具有高电渗迁移率和亲水性通道壁特性的溶胶-凝胶改性聚二甲基硅氧烷微流控器件。

Sol-gel modified poly(dimethylsiloxane) microfluidic devices with high electroosmotic mobilities and hydrophilic channel wall characteristics.

作者信息

Roman Gregory T, Hlaus Tyler, Bass Kevin J, Seelhammer Todd G, Culbertson Christopher T

机构信息

Kansas State University, 111 Willard Hall, Manhattan, Kansas 66506, USA.

出版信息

Anal Chem. 2005 Mar 1;77(5):1414-22. doi: 10.1021/ac048811z.

DOI:10.1021/ac048811z

PMID:15732926

Abstract

Using a sol-gel method, we have fabricated poly(dimethylsiloxane) (PDMS) microchips with SiO2 particles homogeneously distributed within the PDMS polymer matrix. These particles are approximately 10 nm in diameter. To fabricate such devices, PDMS (Sylgard 184) was cast against SU-8 molds.
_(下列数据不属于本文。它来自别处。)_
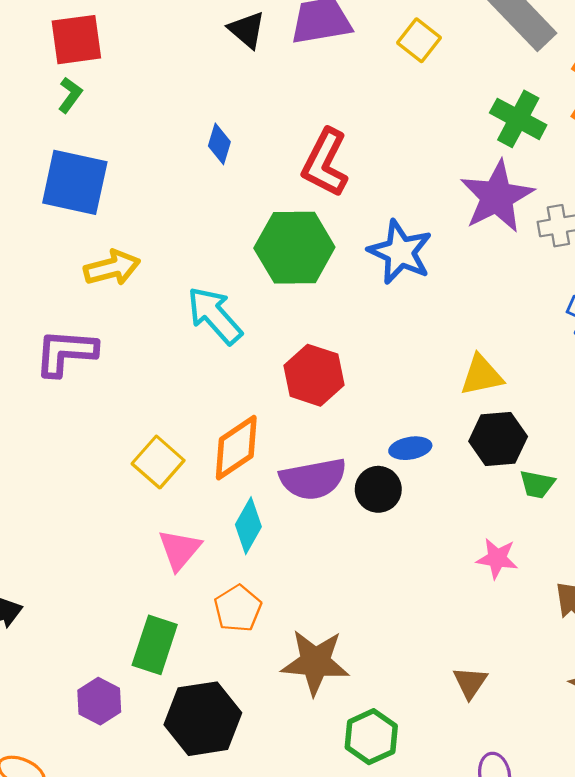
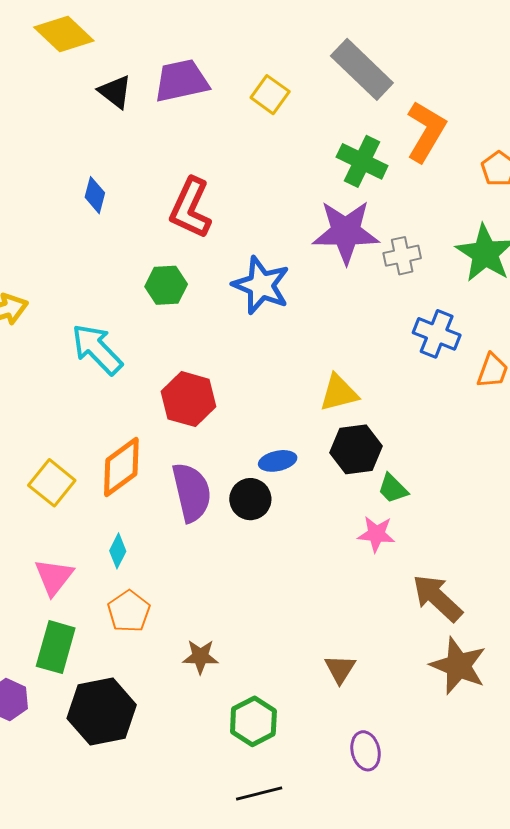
purple star: (497, 197) -> (346, 232), turned 30
green hexagon: (294, 248) -> (166, 285), size x0.6
purple semicircle: (313, 479) -> (192, 492), turned -90
green trapezoid: (537, 484) -> (393, 489), turned 36
cyan diamond: (248, 526) -> (118, 551), moved, size x0.7
pink triangle: (180, 550) -> (54, 577), moved
pink star: (497, 558) -> (376, 534), moved
brown star: (315, 662) -> (200, 657), size x0.6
After curing, the chips were carefully removed from the mold and sealed against flat, cured pieces of PDMS to form enclosed channel manifolds. These chips were then solvated in tetraethyl orthosilicate (TEOS), causing them to expand. Subsequently, the chips were placed in an aqueous solution containing 2.8% ethylamine and heated to form nanometer-sized SiO2 particles within the cross-linked PDMS polymer. The water contact angle for the PDMS-SiO2 chips was approximately 90.2 degrees compared to a water contact angle for Sylgard 184 of approximately 108.5 degrees . More importantly, the SiO2 modified PDMS chips showed no rhodamine B absorption after 4 h, indicating a substantially more hydrophilic and nonabsorptive surface than native PDMS. Initial electroosmotic mobilities (EOM) of (8.3+/-0.2)x10(-4) cm2/(V.s) (RSD=2.6% (RSD is relative standard deviation); n=10) were measured. This value was approximately twice that of native Sylgard 184 PDMS chips (4.21+/-0.09)x10(-4) cm2/(V.s) (RSD=2.2%; n=10) and 55% greater than glass chips (5.3+/-0.4)x10(-4) cm2/(V.s) (RSD=7.7%; n=5). After 60 days of dry storage, the EOM was (7.6+/-0.3)x10(-4) cm2/(V.s) (RSD=3.9%; n=3), a decrease of only 8% below that of the initially measured value. Separations performed on these devices generated 80,000-100,000 theoretical plates in 6-14 s for both tetramethylrhodamine succidimidyl ester and fluorescein-5-isothiocyanate derivatized amino acids. The separation distance was 3.5 cm. Plots of peak variance vs analyte migration times gave diffusion coefficients which indicate that the separation efficiencies are within 15% of the diffusion limit.

摘要

我们采用溶胶-凝胶法制备了聚二甲基硅氧烷（PDMS）微芯片，其中SiO₂颗粒均匀分布在PDMS聚合物基质中。这些颗粒直径约为10纳米。为了制造这种器件，将PDMS（Sylgard 184）浇铸在SU-8模具上。固化后，小心地将芯片从模具中取出，并与平坦的、已固化的PDMS片密封，以形成封闭的通道歧管。然后将这些芯片在原硅酸四乙酯（TEOS）中溶剂化，使其膨胀。随后，将芯片置于含有2.8%乙胺的水溶液中加热，以在交联的PDMS聚合物中形成纳米级SiO₂颗粒。PDMS-SiO₂芯片的水接触角约为90.2度，而Sylgard 184的水接触角约为108.5度。更重要的是，SiO₂改性的PDMS芯片在4小时后未显示罗丹明B吸收，表明其表面比天然PDMS具有更高的亲水性和非吸收性。测得初始电渗迁移率（EOM）为(8.3±0.2)×10⁻⁴ cm²/(V·s)（相对标准偏差RSD = 2.6%；n = 10）。该值约为天然Sylgard 184 PDMS芯片(4.21±0.09)×10⁻⁴ cm²/(V·s)（RSD = 2.2%；n = 10）的两倍，比玻璃芯片(5.3±0.4)×10⁻⁴ cm²/(V·s)（RSD = 7.7%；n = 5）高55%。干燥储存60天后，EOM为(7.6±0.3)×10⁻⁴ cm²/(V·s)（RSD = 3.9%；n = 3），比初始测量值仅降低了8%。在这些器件上进行的分离，对于四甲基罗丹明琥珀酰亚胺酯和异硫氰酸荧光素衍生的氨基酸，在6 - 14秒内产生了80,000 - 100,000理论塔板数。分离距离为3.5厘米。峰方差与分析物迁移时间的关系图给出的扩散系数表明，分离效率在扩散极限的15%以内。